# Load Mass Spectrum and calculate metrics

In [None]:
import nomhsms.draw as draw
from nomhsms.spectrum import Spectrum

import pandas as pd
import numpy as np
import matplotlib.pyplot as plt

## Load and save

Load mass spectrum from csv file. When loading, if the headings of m/z and intensity are not default ("mass", "intensity"), you must specify them by mapper. You also need to specify a separator (default is ","). In order not to load unnecessary data, we will also set the take_only_mz flag True. 

In [None]:
spec = Spectrum.read_csv(filename = "data/sample2.txt",
                            mapper = {'m/z':'mass', "I":'intensity'},
                            take_only_mz = True,
                            sep = ',',
                            )

Now we can plot spectrum

In [None]:
draw.spectrum(spec)

The next step is assignement of brutto formulas for the masses. By default, this process is performed on the following range of elements: 'C' from 4 to 50, 'H' from 4 to 100, 'O' from 0 to 25, 'N' from 0 to 3, 'S' from 0 to 2. The following rules are also followed by default: 0.25<H/C<2.2, O/C < 1, nitogen parity, DBE-O <= 10.

We can specify elements by brutto_dict parameters as bellow. If you want use isotopes use "_" and number, for example "C_13"

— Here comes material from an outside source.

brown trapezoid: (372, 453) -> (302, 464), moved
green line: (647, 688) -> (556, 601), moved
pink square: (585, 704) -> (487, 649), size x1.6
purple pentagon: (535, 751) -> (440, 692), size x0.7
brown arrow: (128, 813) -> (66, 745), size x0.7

rel_error is allowable relative error. By default it is 0.5

In [None]:
spec = spec.assign(brutto_dict={'C':(4,51), 'C_13':(0,3), 'H':(4,101), 'O':(0, 26), 'N':(0,3)}, rel_error=0.5)

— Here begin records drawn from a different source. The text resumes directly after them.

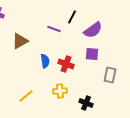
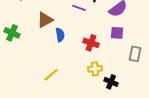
blue semicircle: (45, 61) -> (60, 35), moved
yellow cross: (60, 91) -> (95, 69), moved

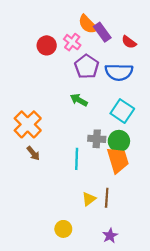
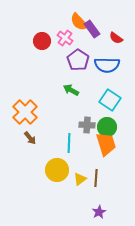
yellow circle: (63, 229) -> (57, 170), moved, size x1.5

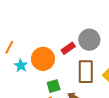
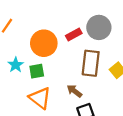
cyan star: (21, 65) -> (16, 65), moved
green square: (54, 86) -> (37, 71), moved

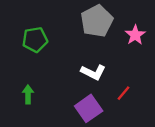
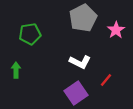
green arrow: (28, 94) -> (16, 70), moved

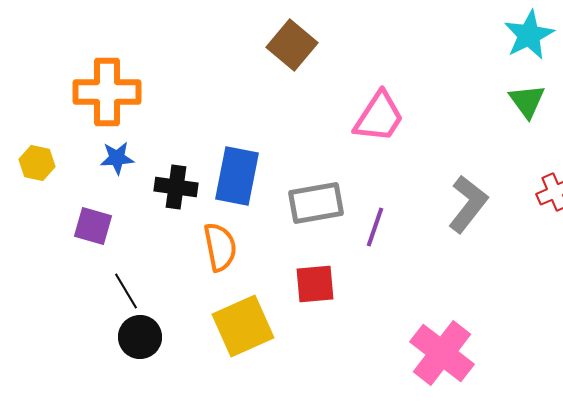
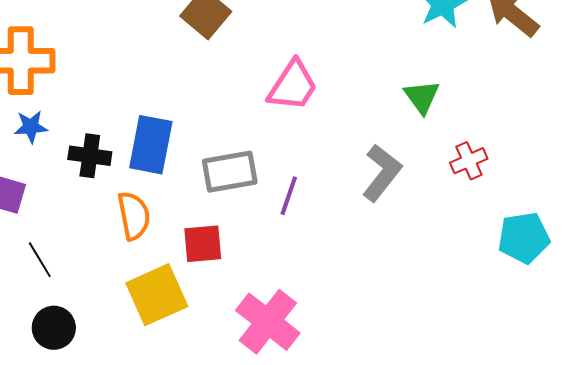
green triangle: (527, 101) -> (422, 97), moved
red square: (315, 284) -> (203, 244), moved
black circle: (140, 337) -> (54, 328), moved
pink cross: (442, 353) -> (268, 322), moved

Now you can see masses with brutto formulas. But first we can drop unassigned formulas

In [None]:
spec = spec.drop_unassigned()
spec.table

After assignment we can calculate different metrics: H/C, O/C, CRAM, NOSC, AI, DBE and other. We can do it separate by such methods as calc_ai, calc_dbe ... or do all by one command calc_all_metrics

In [None]:
spec = spec.calc_all_metrics()

Now we can see all metrics

In [None]:
spec.table.columns

You can save the data with spectrum and calculated metrics to a csv file at any time by to_csv method

In [None]:
spec.to_csv('temp.csv')

## Draw

Data can be visualized by different methods

Simple Van-Krevelen diagramm. By default CHO formulas is blue, CHON is orange, CHOS is green, CHONS is red. There is no S, so it is only two colors here

In [None]:
draw.vk(spec)

We can plot it with density axis

In [None]:
draw.vk(spec, draw.scatter_density)

Or do it with any of metrics in spectrum. For example, NOSC vs DBE-OC

In [None]:
draw.scatter(spec, x='NOSC', y='DBE-OC')
draw.scatter_density(spec, x='NOSC', y='DBE-OC')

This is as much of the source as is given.